Tommy gave me a nudge to the door. “Get out of here,” he repeated. “Run!”
“I’m not going to leave you,” I said.
“You know my dad won’t give a shit,” he said. Then he smiled, “Enjoy Cawthra, Ethe. Make us proud.”
The sirens were blaring now. I jumped out of the car, onto the gravel, and ran off into the night as fast as I could. I didn’t stop or slow down until I had reached my front porch…
The next day the story was all over the local news and in the papers. The escaped child molester, Francis Montgomery, had been found and taken into custody with a gunshot wound to the torso. The article said the police ruled the shooting as self-defense, but charged a minor with illegal possession of a firearm. Tommy was sentenced to a year in a juvenile correction facility.

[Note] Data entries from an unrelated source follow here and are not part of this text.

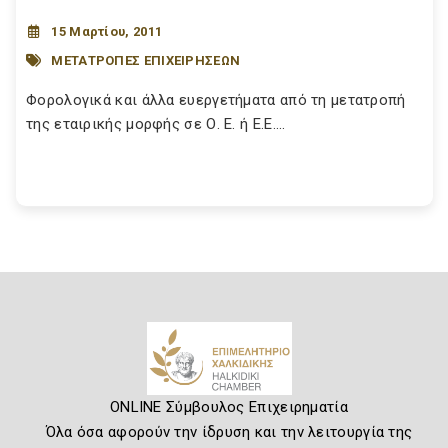
15 Μαρτίου, 2011
ΜΕΤΑΤΡΟΠΕΣ ΕΠΙΧΕΙΡΗΣΕΩΝ
Φορολογικά και άλλα ευεργετήματα από τη μετατροπή
της εταιρικής μορφής σε Ο. Ε. ή Ε.Ε....
ONLINE Σύμβουλος Επιχειρηματία
Όλα όσα αφορούν την ίδρυση και την λειτουργία της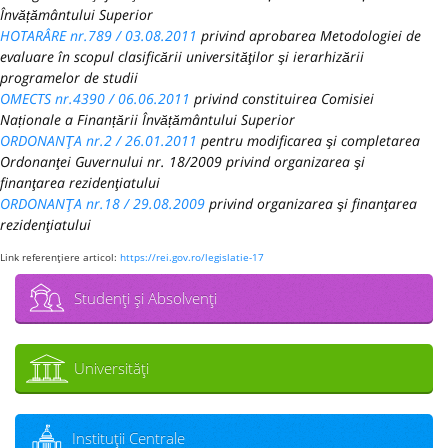
Învățământului Superior
HOTARÂRE nr.789 / 03.08.2011
privind aprobarea Metodologiei de
evaluare în scopul clasificării universităţilor şi ierarhizării
programelor de studii
OMECTS nr.4390 / 06.06.2011
privind constituirea Comisiei
Naționale a Finanțării Învățământului Superior
ORDONANŢA nr.2 / 26.01.2011
pentru modificarea şi completarea
Ordonanţei Guvernului nr. 18/2009 privind organizarea şi
finanţarea rezidenţiatului
ORDONANŢA nr.18 / 29.08.2009
privind organizarea şi finanţarea
rezidenţiatului
Link referenţiere articol:
https://rei.gov.ro/legislatie-17
Studenţi şi Absolvenţi
Universităţi
Instituţii Centrale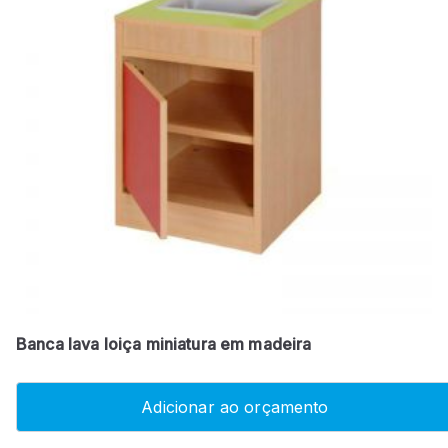
Banca lava loiça miniatura em madeira
Adicionar ao orçamento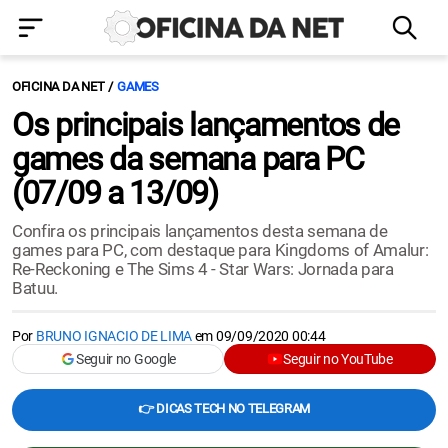
OFICINA DA NET
GAMES
Os principais lançamentos de
games da semana para PC
(07/09 a 13/09)
Confira os principais lançamentos desta semana de
games para PC, com destaque para Kingdoms of Amalur:
Re-Reckoning e The Sims 4 - Star Wars: Jornada para
Batuu.
Por
BRUNO IGNACIO DE LIMA
em
09/09/2020 00:44
Seguir no Google
Seguir no YouTube
👉 DICAS TECH NO TELEGRAM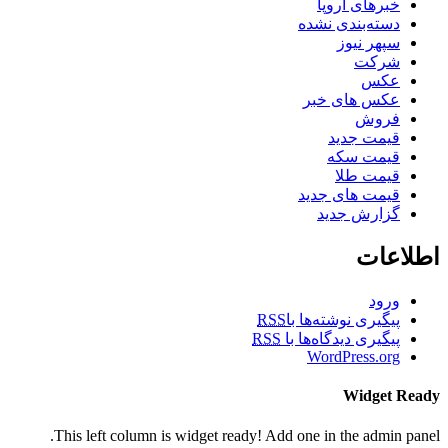
خبرهای اروپا
دسته‌بندی نشده
سپهر نیوز
شرکت
عکس
عکس های خبر
فروش
قیمت جدید
قیمت سکه
قیمت طلا
قیمت های جدید
گزارش جدید
اطلاعات
ورود
پیگیری نوشته‌ها با
RSS
پیگیری دیدگاه‌ها با
RSS
WordPress.org
Widget Ready
This left column is widget ready! Add one in the admin panel.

I never told anyone about what happened that night. I transferred to Cawthra School of Arts and began to chase my dream to be an actor. After Tommy got out, we didn’t see much of each other. I heard he had been seen kicking around with Dion Terrell and his boys. After I graduated from Cawthra, I moved out to New York and I got an agent. Nights in the boxcar have been replaced with cocktail chatter and frienemies at some hot bar in the city. Though I love my life, I miss having Tommy around. My social circle has expanded, I rub elbows with all kinds of high society and schmooze with the hottest rising stars in the industry…but I have yet to come across anyone more loyal and trustworthy than Tommy was. I’ll always remember the sacrifice he made for me. He was my best friend. And I’ll never forget him.